> Directions
Your job is to copy the lines from the material that include "sobre".

+++ Data provided +++

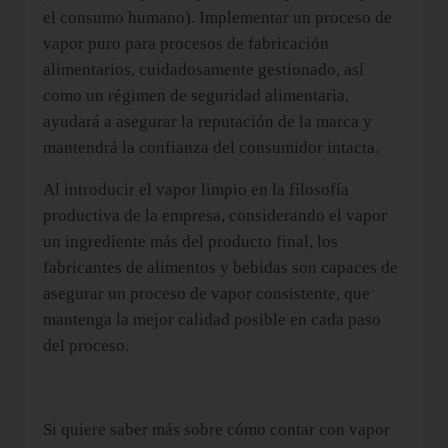
el consumo humano). Implementar un proceso de
vapor puro para procesos de fabricación
alimentarios, cuidadosamente gestionado, así
como un régimen de seguridad alimentaria,
ayudará a asegurar la reputación de la marca y
mantendrá la confianza del consumidor intacta.
Al introducir el vapor limpio en la filosofía
productiva de la empresa, considerando el vapor
un ingrediente más del producto final, los
fabricantes de alimentos y bebidas son capaces de
asegurar un proceso de vapor consistente, que
mantenga la mejor calidad posible en cada paso
del proceso.
Si quiere saber más sobre cómo contar con vapor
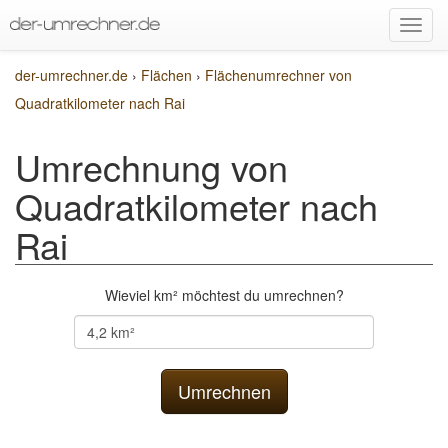
der-umrechner.de
›
Flächen
›
Flächenumrechner von
Quadratkilometer nach Rai
Umrechnung von
Quadratkilometer nach
Rai
Wieviel km² möchtest du umrechnen?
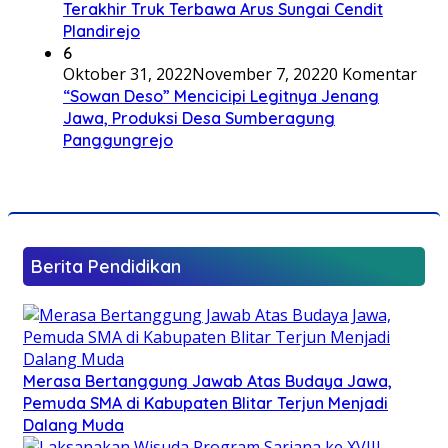
Terakhir Truk Terbawa Arus Sungai Cendit
Plandirejo
6
Oktober 31, 2022
November 7, 2022
0 Komentar
“Sowan Deso” Mencicipi Legitnya Jenang
Jawa, Produksi Desa Sumberagung
Panggungrejo
Berita Pendidikan
Merasa Bertanggung Jawab Atas Budaya Jawa,
Pemuda SMA di Kabupaten Blitar Terjun Menjadi
Dalang Muda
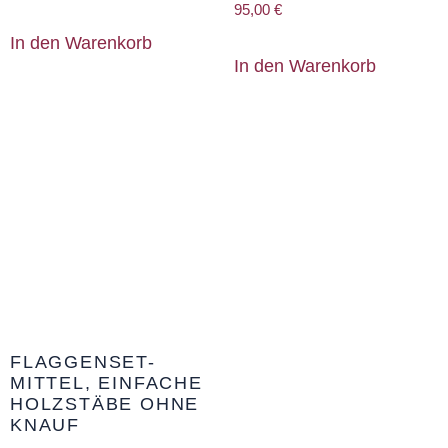
Bewertet mit
95,00
€
5.00
von 5
In den Warenkorb
In den Warenkorb
FLAGGENSET-
MITTEL, EINFACHE
HOLZSTÄBE OHNE
KNAUF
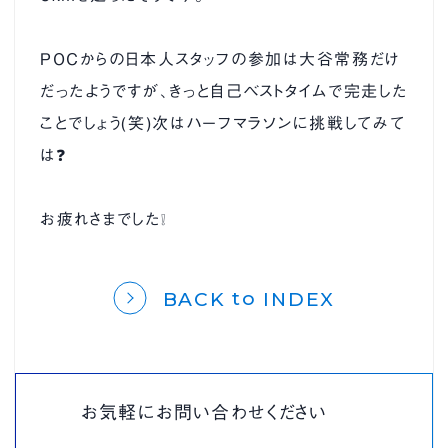
ブログ
プライバシーポリシー
POCからの日本人スタッフの参加は大谷常務だけ
だったようですが、きっと自己ベストタイムで完走した
ことでしょう(笑)次はハーフマラソンに挑戦してみて
は❓
お疲れさまでした❕
to
BACK
INDEX
お気軽にお問い合わせください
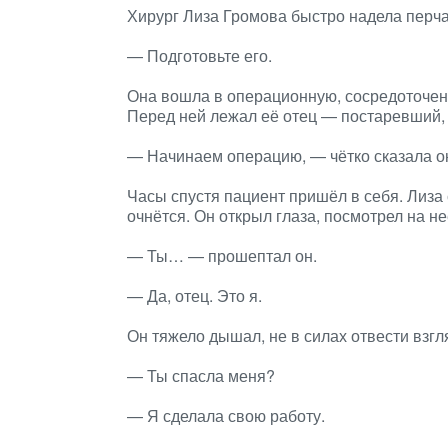
Хирург Лиза Громова быстро надела перча
— Подготовьте его.
Она вошла в операционную, сосредоточенн
Перед ней лежал её отец — постаревший,
— Начинаем операцию, — чётко сказала о
Часы спустя пациент пришёл в себя. Лиза 
очнётся. Он открыл глаза, посмотрел на н
— Ты… — прошептал он.
— Да, отец. Это я.
Он тяжело дышал, не в силах отвести взгл
— Ты спасла меня?
— Я сделала свою работу.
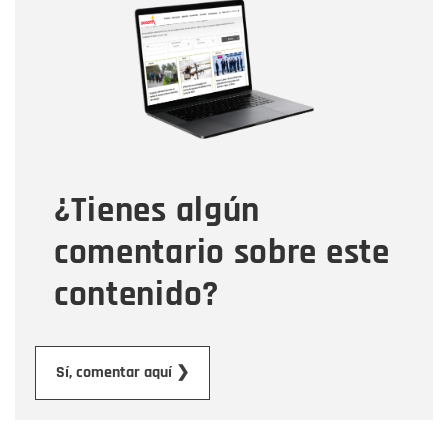
Nombre
Correo electrónico
Tipo de comentario
¿Tienes algún
Mensaje
comentario sobre este
contenido?
Enviar
Sí, comentar aquí ❯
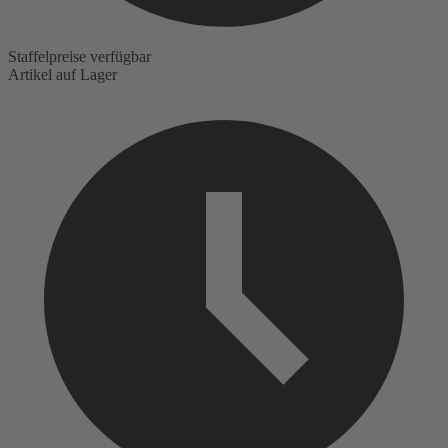
Staffelpreise verfügbar
Artikel auf Lager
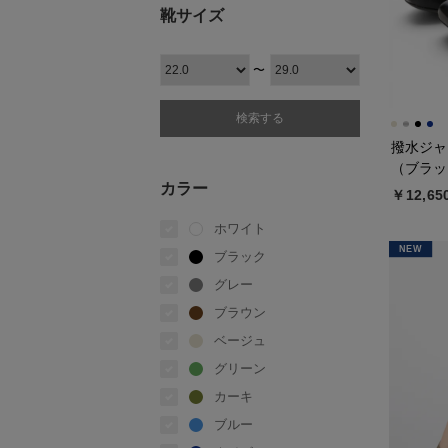
靴サイズ
〜
撥水ジャ
（ブラッ
カラー
￥12,65
ホワイト
NEW
ブラック
グレー
ブラウン
ベージュ
グリーン
カーキ
ブルー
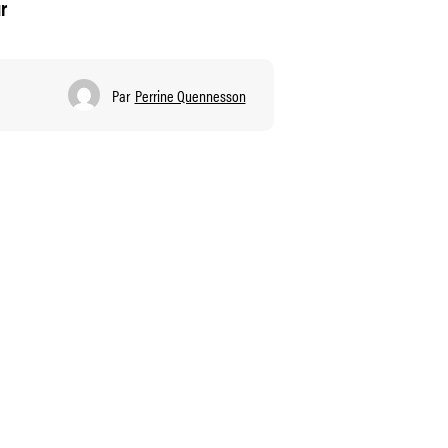
r
Par
Perrine Quennesson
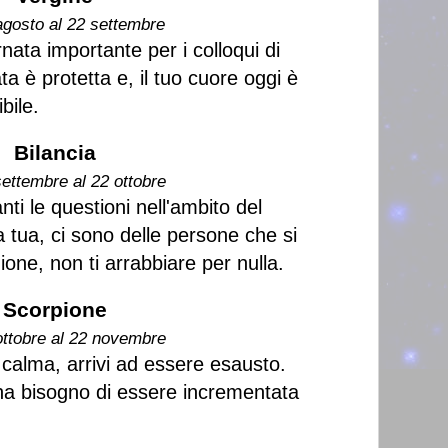
agosto al 22 settembre
rnata importante per i colloqui di
ta è protetta e, il tuo cuore oggi è
bile.
Bilancia
settembre al 22 ottobre
nti le questioni nell'ambito del
 tua, ci sono delle persone che si
ione, non ti arrabbiare per nulla.
Scorpione
ottobre al 22 novembre
 calma, arrivi ad essere esausto.
e ha bisogno di essere incrementata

+++

> Solution below
Si quiere saber más sobre cómo contar con vapor
comentario sobre este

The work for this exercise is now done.